Here’s how you bake it!
INGREDIENTS : (this recipe makes for two tart cases, or 1 8 inch cake)
- 168g (1.5 cups) plain flour
- 1/2 tbs baking powder
- 1/4 tsp salt
- 2 tbsp lemon zest (roughly two lemons)
- 113g (4 ounces) butter, at room temp.
- 200g (1 cup) sugar
- 2 eggs
- 1/2 tbs vanilla extract
- 90ml (1/2 cup) milk
- 60ml (1/4 cup) lemon juice m
- 2 tbsp poppy seeds
- 100g blackberries (not frozen) – more for decoration
- 100g creme fraiche
Also needed a long tart case – or 1 8 inch round cake tin
- Turn your oven onto 175C (350F).
- In a small bowl, mix the milk and lemon juice, give it a stir, and leave to the side to curdle (this is your homemade buttermilk).
- Then in a medium sized bowl, add your flour, baking powder, salt and lemon zest. give it a whisk and leave to the side.
- In a large bowl whisk (in a stand mixer or with a hand held mixer) your butter and sugar together, until fluffy. Then add the eggs one by one, and mix until fully incorporated. Add in your vanilla extract and mix.
- Then add in your 1/3 of your flour mixture, mix, then 1/3 of your milk/lemon, and mix. Keep doing this twice more. Do not over mix, just mix until combined. Add in your poppy seeds, and stir until combined.

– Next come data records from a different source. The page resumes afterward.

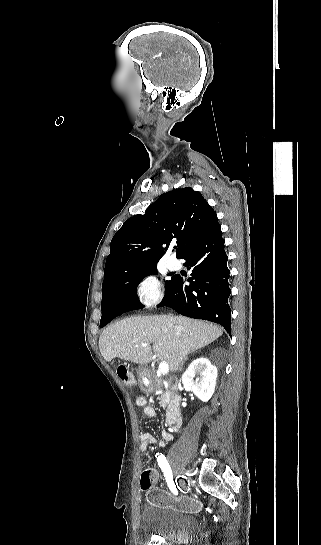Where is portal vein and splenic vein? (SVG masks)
Returning <instances> with one entry per match:
<instances>
[{"label":"portal vein and splenic vein","mask_w":321,"mask_h":545,"mask_svg":"<svg viewBox=\"0 0 321 545\" xmlns=\"http://www.w3.org/2000/svg\"><path fill=\"white\" fill-rule=\"evenodd\" d=\"M142 347H147V343H143ZM159 371L161 375H167V373H169V365L163 361V363H160L159 365Z\"/></svg>","instance_id":"obj_1"}]
</instances>
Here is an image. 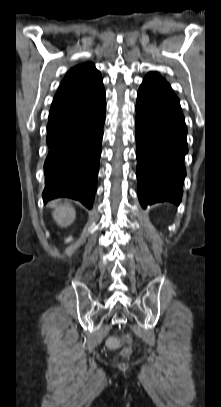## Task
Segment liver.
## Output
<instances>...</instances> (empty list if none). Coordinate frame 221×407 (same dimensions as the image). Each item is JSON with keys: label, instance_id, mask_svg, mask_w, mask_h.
I'll list each match as a JSON object with an SVG mask.
<instances>
[{"label": "liver", "instance_id": "1", "mask_svg": "<svg viewBox=\"0 0 221 407\" xmlns=\"http://www.w3.org/2000/svg\"><path fill=\"white\" fill-rule=\"evenodd\" d=\"M51 206H53L54 208V211L52 213L53 219L58 226L68 227L74 222L76 218V212L72 206H70L69 204L56 205L54 203H52Z\"/></svg>", "mask_w": 221, "mask_h": 407}]
</instances>
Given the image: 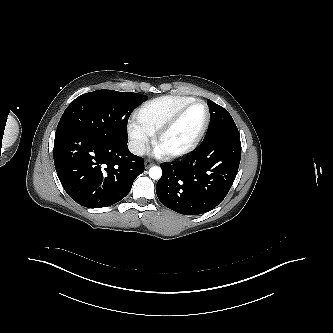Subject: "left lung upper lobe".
<instances>
[{"mask_svg": "<svg viewBox=\"0 0 333 333\" xmlns=\"http://www.w3.org/2000/svg\"><path fill=\"white\" fill-rule=\"evenodd\" d=\"M207 104L210 110L211 120L203 141L221 135L239 136L235 122L228 111L211 100H208Z\"/></svg>", "mask_w": 333, "mask_h": 333, "instance_id": "left-lung-upper-lobe-1", "label": "left lung upper lobe"}]
</instances>
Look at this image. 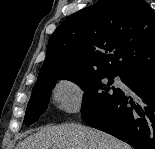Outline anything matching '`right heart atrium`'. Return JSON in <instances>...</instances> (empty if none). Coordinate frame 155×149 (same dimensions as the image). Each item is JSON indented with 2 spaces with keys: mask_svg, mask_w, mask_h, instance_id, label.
<instances>
[{
  "mask_svg": "<svg viewBox=\"0 0 155 149\" xmlns=\"http://www.w3.org/2000/svg\"><path fill=\"white\" fill-rule=\"evenodd\" d=\"M56 107L67 113L76 112L84 97L83 86L72 79L60 80L52 91Z\"/></svg>",
  "mask_w": 155,
  "mask_h": 149,
  "instance_id": "right-heart-atrium-1",
  "label": "right heart atrium"
}]
</instances>
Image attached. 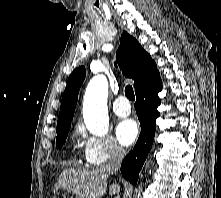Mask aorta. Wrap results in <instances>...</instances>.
I'll return each instance as SVG.
<instances>
[{"label":"aorta","mask_w":221,"mask_h":198,"mask_svg":"<svg viewBox=\"0 0 221 198\" xmlns=\"http://www.w3.org/2000/svg\"><path fill=\"white\" fill-rule=\"evenodd\" d=\"M108 81L104 75L94 76L87 85L83 101V118L87 129L96 136H105L109 129L107 110ZM138 193L137 198H139Z\"/></svg>","instance_id":"1"}]
</instances>
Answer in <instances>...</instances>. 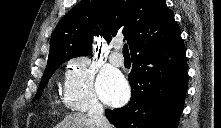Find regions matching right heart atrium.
Here are the masks:
<instances>
[{
  "mask_svg": "<svg viewBox=\"0 0 221 128\" xmlns=\"http://www.w3.org/2000/svg\"><path fill=\"white\" fill-rule=\"evenodd\" d=\"M95 70L85 56H75L67 62L62 84L65 105L76 112L89 107H100L94 88Z\"/></svg>",
  "mask_w": 221,
  "mask_h": 128,
  "instance_id": "1",
  "label": "right heart atrium"
}]
</instances>
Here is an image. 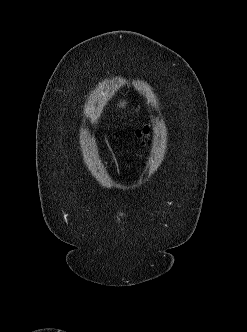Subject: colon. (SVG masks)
I'll return each mask as SVG.
<instances>
[{
	"label": "colon",
	"instance_id": "1",
	"mask_svg": "<svg viewBox=\"0 0 247 332\" xmlns=\"http://www.w3.org/2000/svg\"><path fill=\"white\" fill-rule=\"evenodd\" d=\"M148 132V128L145 127L143 130H139L138 134L141 135L142 133H147Z\"/></svg>",
	"mask_w": 247,
	"mask_h": 332
}]
</instances>
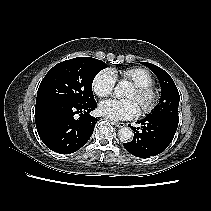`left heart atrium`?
<instances>
[{
	"label": "left heart atrium",
	"instance_id": "1",
	"mask_svg": "<svg viewBox=\"0 0 211 211\" xmlns=\"http://www.w3.org/2000/svg\"><path fill=\"white\" fill-rule=\"evenodd\" d=\"M99 111L103 116H106L110 119L126 120L138 115L140 108L138 104L132 99H110L103 101L100 104Z\"/></svg>",
	"mask_w": 211,
	"mask_h": 211
}]
</instances>
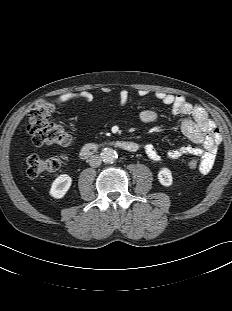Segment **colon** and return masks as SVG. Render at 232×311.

- Slightly butter your tart cases, and pour the batter in. Or if you’re using a cake tin, line with baking sheet, slightly butter the pan, and pour the batter in. Then place the blackberries in the batter, evenly distributed. With a spoon, just spread a little of the batter over the black berries so they are fully incased in the batter, and bake at 175C (350F) for 25-30 min. Or until a cake tester/knife comes out clean.
- Leave it to cool completely, before removing from the cases, and then spread some creme fracihe on top, decorate with some more black berries, and there you have it! Your lemony tart cake is ready to be eaten with a cup of coffee or tea!